I want you probably to. I know you're a humble guy and I know you want to probably give your shout outs to your people.

Speaker 3:

Definitely I wouldn't be able to have done this without my dad there, my uncle and Miss Bell.

Speaker 1:

That's nice man.

Speaker 3:

They backed me. Miss Bell I was a personal assistant for years. My uncle I've renovated his basement. My dad I've always, anytime he calls, I'm on it. They have reciprocated. They're my biggest uh sponsors and backers, um, for this project as well. Um, the rest of my team uh got a shout out.

Speaker 3:

Mr anderson and miss hagan's and uh, mr ventor Hagen says again, this was. She was my store manager at once at CVS and in a time when I had nothing, she looked out and took a shot on me. You know what I'm saying. And best inventory person and logistics person I know, anderson world travel security, professional risk management understands things.
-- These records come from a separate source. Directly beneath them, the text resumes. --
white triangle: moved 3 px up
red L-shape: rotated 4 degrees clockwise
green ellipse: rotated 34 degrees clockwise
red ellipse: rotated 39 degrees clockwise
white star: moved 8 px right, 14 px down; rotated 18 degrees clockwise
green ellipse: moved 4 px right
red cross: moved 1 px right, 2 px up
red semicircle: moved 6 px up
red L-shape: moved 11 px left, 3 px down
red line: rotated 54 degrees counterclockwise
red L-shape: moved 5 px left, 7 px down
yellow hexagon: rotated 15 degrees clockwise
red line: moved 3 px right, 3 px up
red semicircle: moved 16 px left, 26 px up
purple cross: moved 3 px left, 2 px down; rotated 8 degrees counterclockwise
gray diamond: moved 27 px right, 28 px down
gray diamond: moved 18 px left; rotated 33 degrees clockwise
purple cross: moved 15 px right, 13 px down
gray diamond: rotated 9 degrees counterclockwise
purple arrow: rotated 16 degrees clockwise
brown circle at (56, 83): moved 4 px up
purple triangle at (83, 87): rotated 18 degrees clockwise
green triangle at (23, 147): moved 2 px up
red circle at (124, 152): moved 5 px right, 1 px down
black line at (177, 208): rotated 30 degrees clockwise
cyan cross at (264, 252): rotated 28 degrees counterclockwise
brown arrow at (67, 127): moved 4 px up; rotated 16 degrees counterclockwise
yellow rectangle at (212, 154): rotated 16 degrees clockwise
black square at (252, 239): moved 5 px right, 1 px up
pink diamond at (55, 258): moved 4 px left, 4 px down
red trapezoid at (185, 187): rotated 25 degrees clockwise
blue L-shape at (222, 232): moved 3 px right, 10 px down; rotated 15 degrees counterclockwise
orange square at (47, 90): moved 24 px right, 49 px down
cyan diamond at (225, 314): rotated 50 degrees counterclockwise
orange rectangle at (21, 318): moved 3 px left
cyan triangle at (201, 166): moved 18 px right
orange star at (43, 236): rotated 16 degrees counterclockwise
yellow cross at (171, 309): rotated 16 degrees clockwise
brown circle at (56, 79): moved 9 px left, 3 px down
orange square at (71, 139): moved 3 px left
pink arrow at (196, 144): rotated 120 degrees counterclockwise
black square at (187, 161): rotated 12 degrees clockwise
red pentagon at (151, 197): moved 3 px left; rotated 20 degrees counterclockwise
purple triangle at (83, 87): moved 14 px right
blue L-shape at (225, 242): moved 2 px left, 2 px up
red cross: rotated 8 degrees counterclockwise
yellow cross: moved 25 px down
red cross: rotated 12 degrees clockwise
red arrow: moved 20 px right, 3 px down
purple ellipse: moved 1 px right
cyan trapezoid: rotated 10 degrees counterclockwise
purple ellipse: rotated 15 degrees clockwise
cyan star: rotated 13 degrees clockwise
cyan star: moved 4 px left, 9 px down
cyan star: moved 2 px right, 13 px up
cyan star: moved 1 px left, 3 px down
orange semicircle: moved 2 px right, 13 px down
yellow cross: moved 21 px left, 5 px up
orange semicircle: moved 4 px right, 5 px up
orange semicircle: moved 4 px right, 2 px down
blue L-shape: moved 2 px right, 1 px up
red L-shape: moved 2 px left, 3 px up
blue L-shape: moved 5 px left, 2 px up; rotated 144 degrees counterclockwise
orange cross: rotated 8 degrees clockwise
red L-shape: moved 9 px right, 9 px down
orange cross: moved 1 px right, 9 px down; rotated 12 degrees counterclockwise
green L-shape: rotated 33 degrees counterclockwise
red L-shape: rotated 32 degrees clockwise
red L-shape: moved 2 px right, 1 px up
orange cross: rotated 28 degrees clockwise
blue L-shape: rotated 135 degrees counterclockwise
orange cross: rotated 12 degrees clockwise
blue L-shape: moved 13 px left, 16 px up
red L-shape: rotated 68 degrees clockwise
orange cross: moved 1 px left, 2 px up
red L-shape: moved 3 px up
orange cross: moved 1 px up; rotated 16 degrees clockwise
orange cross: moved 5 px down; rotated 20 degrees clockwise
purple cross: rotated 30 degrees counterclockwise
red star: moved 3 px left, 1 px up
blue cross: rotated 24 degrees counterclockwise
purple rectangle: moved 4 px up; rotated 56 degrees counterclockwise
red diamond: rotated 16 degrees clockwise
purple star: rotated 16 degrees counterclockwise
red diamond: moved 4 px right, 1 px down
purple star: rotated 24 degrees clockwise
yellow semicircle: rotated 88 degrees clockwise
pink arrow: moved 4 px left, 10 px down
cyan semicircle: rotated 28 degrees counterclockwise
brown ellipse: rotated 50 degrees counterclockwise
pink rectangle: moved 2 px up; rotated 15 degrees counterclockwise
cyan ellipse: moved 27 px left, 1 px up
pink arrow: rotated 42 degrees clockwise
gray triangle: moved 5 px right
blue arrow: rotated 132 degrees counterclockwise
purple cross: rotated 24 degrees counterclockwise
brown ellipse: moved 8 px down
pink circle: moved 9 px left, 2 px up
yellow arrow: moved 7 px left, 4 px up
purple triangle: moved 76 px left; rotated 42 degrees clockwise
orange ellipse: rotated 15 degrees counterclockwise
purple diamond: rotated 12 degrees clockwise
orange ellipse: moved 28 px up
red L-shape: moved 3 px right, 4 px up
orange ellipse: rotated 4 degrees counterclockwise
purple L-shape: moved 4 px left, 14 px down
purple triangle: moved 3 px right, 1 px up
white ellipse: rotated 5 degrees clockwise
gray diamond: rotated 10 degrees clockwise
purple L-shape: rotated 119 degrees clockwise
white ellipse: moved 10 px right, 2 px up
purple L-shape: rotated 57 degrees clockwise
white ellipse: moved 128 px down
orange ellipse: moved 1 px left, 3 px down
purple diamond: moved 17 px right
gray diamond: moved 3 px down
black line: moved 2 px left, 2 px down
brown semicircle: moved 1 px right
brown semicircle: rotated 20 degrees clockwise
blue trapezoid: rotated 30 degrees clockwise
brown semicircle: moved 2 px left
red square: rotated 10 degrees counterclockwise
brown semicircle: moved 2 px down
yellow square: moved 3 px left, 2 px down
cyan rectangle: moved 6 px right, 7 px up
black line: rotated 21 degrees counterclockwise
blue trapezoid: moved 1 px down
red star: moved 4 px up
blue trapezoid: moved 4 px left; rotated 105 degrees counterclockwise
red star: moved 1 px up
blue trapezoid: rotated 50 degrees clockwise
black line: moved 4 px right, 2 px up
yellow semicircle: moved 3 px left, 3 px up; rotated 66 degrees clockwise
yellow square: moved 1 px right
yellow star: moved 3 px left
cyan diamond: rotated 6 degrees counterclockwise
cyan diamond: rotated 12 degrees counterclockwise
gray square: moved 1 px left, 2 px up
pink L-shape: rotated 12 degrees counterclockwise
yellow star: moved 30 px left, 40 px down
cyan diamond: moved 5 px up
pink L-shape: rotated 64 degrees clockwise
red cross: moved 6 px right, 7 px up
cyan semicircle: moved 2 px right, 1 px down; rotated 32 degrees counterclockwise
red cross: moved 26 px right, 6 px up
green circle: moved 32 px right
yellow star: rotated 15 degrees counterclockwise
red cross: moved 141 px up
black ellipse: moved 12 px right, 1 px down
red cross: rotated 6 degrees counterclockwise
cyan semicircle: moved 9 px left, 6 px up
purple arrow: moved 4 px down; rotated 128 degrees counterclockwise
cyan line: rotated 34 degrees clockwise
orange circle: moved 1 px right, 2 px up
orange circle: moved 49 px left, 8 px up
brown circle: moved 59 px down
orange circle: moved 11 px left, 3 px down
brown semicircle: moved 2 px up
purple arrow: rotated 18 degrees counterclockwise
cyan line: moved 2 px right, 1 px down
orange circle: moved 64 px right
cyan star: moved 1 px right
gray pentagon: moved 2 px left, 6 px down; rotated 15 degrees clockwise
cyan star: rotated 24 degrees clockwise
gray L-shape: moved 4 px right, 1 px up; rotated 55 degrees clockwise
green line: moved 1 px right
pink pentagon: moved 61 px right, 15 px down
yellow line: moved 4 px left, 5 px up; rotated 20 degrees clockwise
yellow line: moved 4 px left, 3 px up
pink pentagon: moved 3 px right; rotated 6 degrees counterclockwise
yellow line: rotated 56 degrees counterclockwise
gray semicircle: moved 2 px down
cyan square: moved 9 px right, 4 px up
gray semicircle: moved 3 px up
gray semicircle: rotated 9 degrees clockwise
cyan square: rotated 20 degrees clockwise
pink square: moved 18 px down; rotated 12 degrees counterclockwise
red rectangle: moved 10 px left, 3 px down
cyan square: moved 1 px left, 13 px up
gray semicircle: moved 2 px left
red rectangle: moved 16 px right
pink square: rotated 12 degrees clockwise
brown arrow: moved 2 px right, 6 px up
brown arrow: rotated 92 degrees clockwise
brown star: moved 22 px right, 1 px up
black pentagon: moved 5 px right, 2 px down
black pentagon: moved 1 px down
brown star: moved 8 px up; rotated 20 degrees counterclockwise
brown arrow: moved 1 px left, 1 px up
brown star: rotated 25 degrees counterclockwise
And here, mr Ventura I was his estimator in construction, but they've and he does engineering as well, for us as well. But everyone here has been here since day one. Charlie Greenhouse I met him in 2012. He has an EV company, evsr Racing, and he's been my consultant on engineering. Again, one of those people that knows more about the subject than you do and can tell you if you're wrong or right. Mr Carter, very innovative individual. As you can see my humility, I've put me at the bottom. You know that's my software guy, corey hot fire, um, like Roto. Roto and myself.

Speaker 1:

Wow, man. Hey, thank you guys for coming out this evening. I really appreciate you, man. We got to have you back. Donovan, you got a lot to share. We got a lot to talk about this vehicle company. Man, I want to push this hard man. I want to push this hard man. I want to, you know, try to use whatever resources I have to support this. This is, this is different. Y'all, this is different. Thank y'all for coming out this evening. I really appreciate it. We will talk. Thanks to everybody in the chat, everybody who was, who was watching, and we'll see you tomorrow, peace.